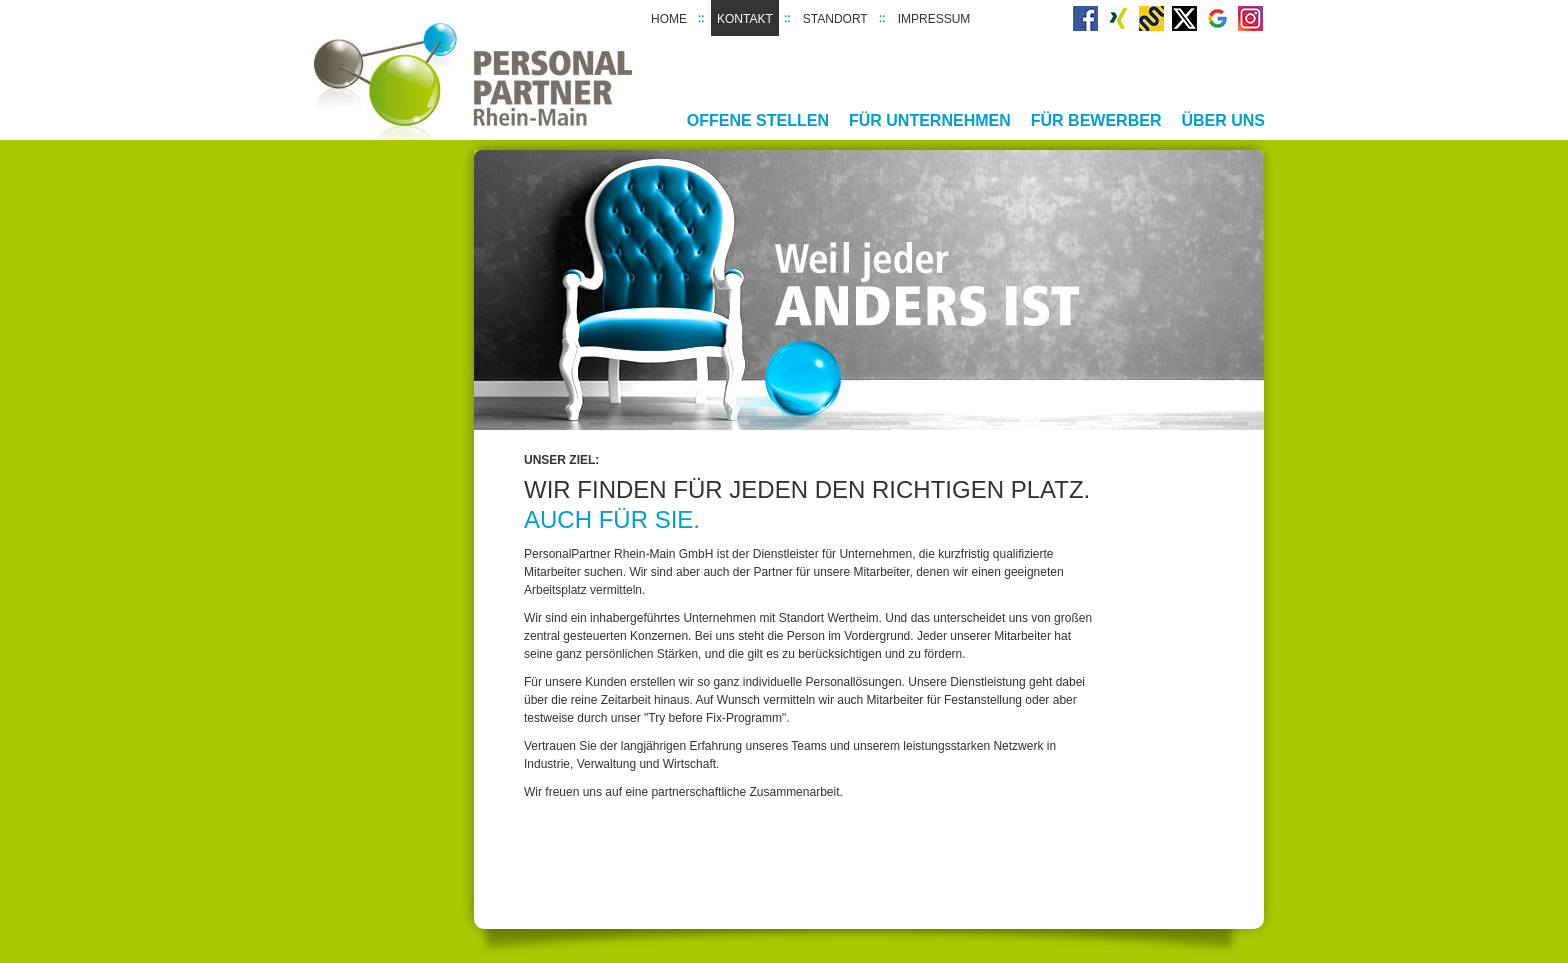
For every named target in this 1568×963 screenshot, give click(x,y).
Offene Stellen (758, 120)
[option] (869, 290)
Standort (835, 19)
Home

Exercise directions =
All entries above are to be restated exactly, with every image omitted.

The answer =
For every named target in this 1568×963 screenshot, give click(x,y).
Offene Stellen (758, 120)
[option] (869, 290)
Standort (835, 19)
Home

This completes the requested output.